スタグフレーションとは、景気停滞・物価上昇・雇用悪化が同時に進行する経済現象です。1970年代の石油危機でアメリカ・イギリスを中心に顕在化し、従来のケインズ経済学では対処できない問題として注目されました。このスライドでは、発生メカニズム・歴史的事例・政策上のジレンマを解説します。
スタグフレーションは、景気停滞・物価上昇・雇用悪化の3つが同時に起こる状態として理解できます。まず景気停滞として、GDP成長率が低く企業活動が弱まります。また物価上昇として、モノやサービスの値段が上がります。さらに雇用悪化として、失業率の上昇や賃金の伸び悩みが生じます。つまり経済は元気がないのに、生活コストだけが重くなるという厄介な状態です。
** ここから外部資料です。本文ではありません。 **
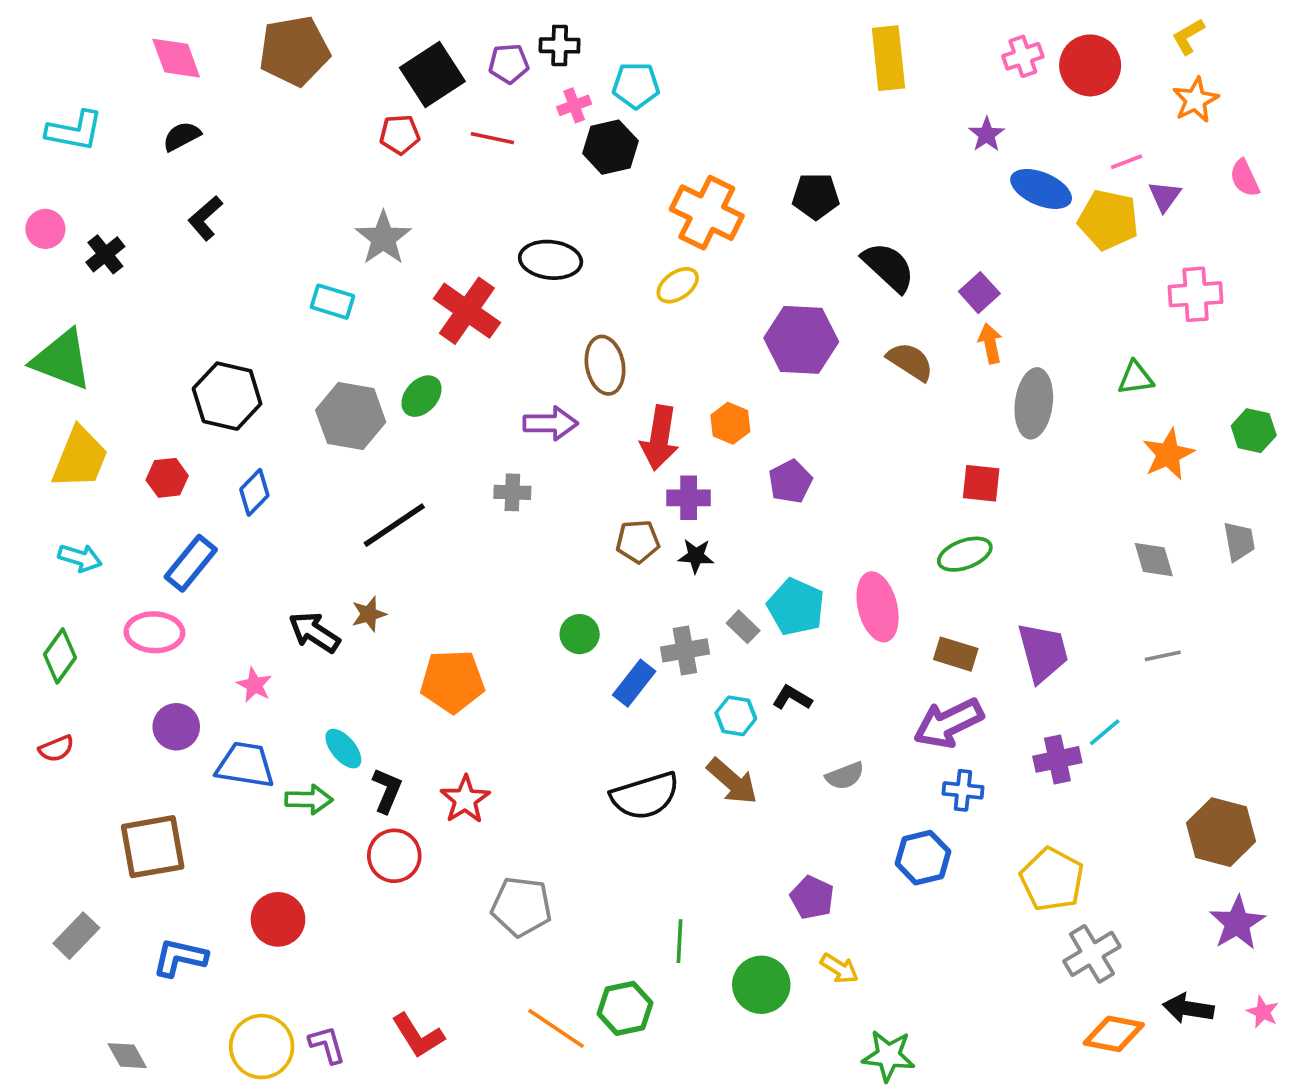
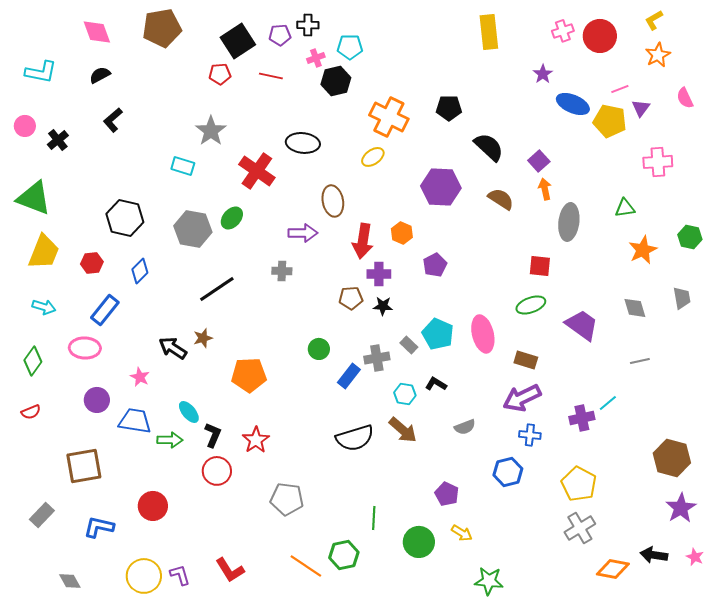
purple trapezoid: (1043, 652) -> (582, 325), moved, turned -39
gray cross: (1092, 954) -> (580, 528), moved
通常の経済では、景気が良いと需要が増えて物価が上がりやすく、景気が悪いと需要が弱まって物価は下がりやすい関係があります。しかしスタグフレーションでは、景気が悪いのに物価は高いまま、あるいはさらに上がるという逆の現象が起こります。不況とインフレが同時に起こるため、通常の政策では対処が難しくなります。
スタグフレーションの主な原因は「供給側ショック」にあります。まずエネルギー価格の急騰、また原材料・輸入コストの上昇が挙げられます。さらに戦争・災害・物流混乱や、生産性の低迷、通貨安・政策の失敗なども要因となります。需要が強すぎるインフレではなく、供給面の悪化が出発点になりやすい点が特徴です。
スタグフレーションが起こるまでの流れは5つのステップで理解できます。まず原油・原材料が高くなり、企業コストが上昇します。次に企業は価格を引き上げ、さらに生産・雇用を絞ります。最終的に家計負担が増え景気が弱まります。こうして物価高と景気停滞が同時進行するのです。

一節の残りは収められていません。